Recycled fibers demonstrate excellent performance in composites fabrication and properties, enhancing various functional characteristics, such as enhancement composites, sound-adsorption and heat insulation composites, flame retardant composites, pressure sensing composites, filtration and adsorption composites, etc. These attributes make recycled fiber composites highly promising in areas like sustainable materials, green building, and automotive applications. However, the practical application of these composites is still limited due to their durability, uniformity, and sustainability. Therefore, the future research and development in recycled fiber composites could focus on the following aspects:

(1) Technologies for improving the durability of the recycled natural fiber composites should be developed through surface modification. Natural fibers, such as cotton fibers and wool fibers, have lower physical and mechanical properties than most synthetic fibers due to the differences of their chemical molecular structures. Surface modification techniques can significantly enhance the inter-facial bonding between natural fibers and matrix materials, thereby improving the durability and overall performance of the composites. Current fiber surface modification techniques include nanotechnology and plasma treatment, which could be utilized to improve the durability and unity of the regenerated fiber composites. In nanotechnology applications, cellulose nanocrystals or graphene oxide coatings are introduced to optimize fiber-matrix interfacial bonding. Plasma treatment utilizes low-temperature plasma to modify fiber surface properties through gas-phase interactions, achieving surface functionalization without chemical solvents, for example, plasma treatment for enhancing fiber hydrophobicity. However, modification of natural fibers still faces technical challenges. For instance, modification treatments may affect the biodegradability and environmental friendliness of fibers, so a clear balance needs to be struck between enhancing performance and maintaining environmental sustainability. Additionally, during the preparation of composite materials, the bonding strength between the fiber reinforcements and the adhesive materials is one of the key factors influencing the composite performance. Therefore, the future research should focus on innovative modification methods, and the optimization of the fabrication processes to improve the overall performance of the recycled fiber composites.

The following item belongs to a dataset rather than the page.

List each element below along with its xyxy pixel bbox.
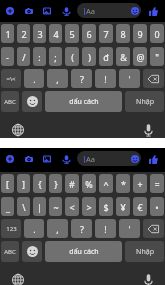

(2) The fiber separation technology of waste textiles urgently needs improvement. Waste textiles contain various types of fibers with significant differences in performance, and many textiles are made from blends or interwoven fibers. Due to the differences in the composition and structure of different fibers, effectively separating these fibers has become a significant challenge. Emerging fiber separation technologies include AI-driven sorting systems employing hyperspectral imaging coupled with machine learning algorithms for precise fiber identification and segregation, as well as ionic solvent systems that selectively dissolve synthetic polymer matrices while preserving natural fiber integrity. However, these technologies are mainly carried out in the laboratory or in a preliminary stage, and their large-scale application in industries has not been realized. This technological bottleneck prevents the efficient acquisition of single, pure fiber materials during the production process, thus limiting the uniformity and standardized production of recycled fiber composites. Therefore, improving the efficiency and accuracy of blended fiber separation technology will be key to enhancing the recycling of waste textiles.

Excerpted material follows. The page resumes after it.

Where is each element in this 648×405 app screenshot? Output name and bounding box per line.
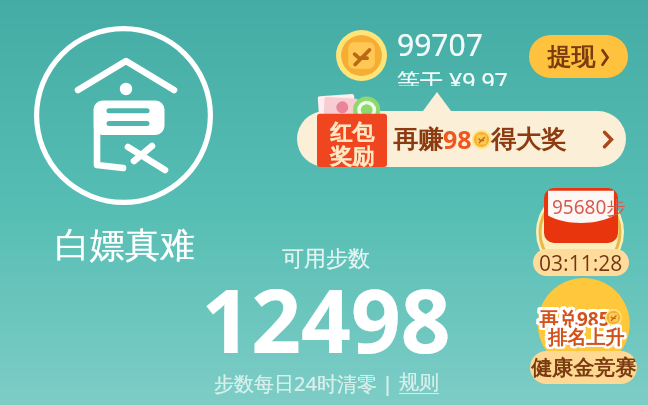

(3) The repeated recycling of recycled fiber composites should also be included in sustainable research considerations. The sustainability of these composites must account for energy consumption and durability during raw material production and manufacturing, as well as the recycling and disposal processes at the end of their life cycle. Although fiber recycling is generally seen as green and sustainable, recycled fiber composites would become a waste of resources if they are not properly recycled and are instead disposed of in landfills or incinerated. Therefore, both recycled fibers and the polymers in the composites should be properly recycled. However, during multiple cycles of reuse, the quality and mechanical properties of waste fibers will gradually degrade, limiting their reprocessing and reuse. As a result, maintaining the mechanical properties of the fibers and enhancing their recyclability remain a significant challenge in the field of recycled fiber composites.

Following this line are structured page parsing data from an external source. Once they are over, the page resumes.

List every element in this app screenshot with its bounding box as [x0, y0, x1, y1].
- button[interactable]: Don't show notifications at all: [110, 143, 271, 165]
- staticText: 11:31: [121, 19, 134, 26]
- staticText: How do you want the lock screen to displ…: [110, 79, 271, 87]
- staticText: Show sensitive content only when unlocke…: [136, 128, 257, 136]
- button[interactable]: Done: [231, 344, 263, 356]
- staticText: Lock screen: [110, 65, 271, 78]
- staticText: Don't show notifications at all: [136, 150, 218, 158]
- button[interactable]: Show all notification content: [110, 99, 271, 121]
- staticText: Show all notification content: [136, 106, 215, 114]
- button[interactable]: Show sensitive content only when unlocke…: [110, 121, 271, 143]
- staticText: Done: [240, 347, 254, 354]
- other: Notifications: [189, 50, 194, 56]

In conclusion, to achieve the sustainable utilization of waste textiles, the fabrication of recycled fiber composites should not only consider resource efficiency, but also focus on every stage of the recycling process, that is, from raw material selection to final recycling treatment, ensuring a comprehensive improvement in their environmental friendliness and economic benefits throughout their life cycle.

Conclusion

This paper systematically reviews the fabrication processes, influencing factors, and applications of recycled fiber composites. Four fabrication methods—hand lay-up molding (HND), compression molding (COM), resin transfer molding (RTM), and vacuum-assisted resin transfer molding (VARTM)—have been compared and employed in the production of textile composites. Among them, VARTM and COM are more commonly utilized in the fabrication of recycled fiber composites. Additionally, fiber reinforcements, polymer matrix materials, and processing techniques play critical roles in determining the properties of fiber composites. By incorporating various types of recycled fibers, the composites exhibit diverse functionalities, including reinforcement, sound absorption and thermal insulation, flame retardant, pressure sensing, and filtration or adsorption. The regenerated fibers used in these composites are primarily cotton and wool, comprising between 1% and 81% of the total content, with the majority containing less than 50% recycled fibers. However, the large-scale industrial application of these composites remains constrained by challenges related to durability, uniformity, and sustainability. Accordingly, three directions are recommended for future research on recycled fiber composites: surface modification technologies to enhance composite durability, fiber separation techniques, and strategies for repeated recycling of recycled fiber composites.

Footnotes

Authors’ Note

Lin Zhao is now affiliated to Hangzhou Silk Maganize Co.,Ltd.,Hangzhou,Zhejiang Province,China.

ORCID iDs

Xinxin Huang

Runling Ye

Author contributions

Xinxin Huang: Conceptualization,Data analysis,Funding acquisition,Project administration,Writing and editing.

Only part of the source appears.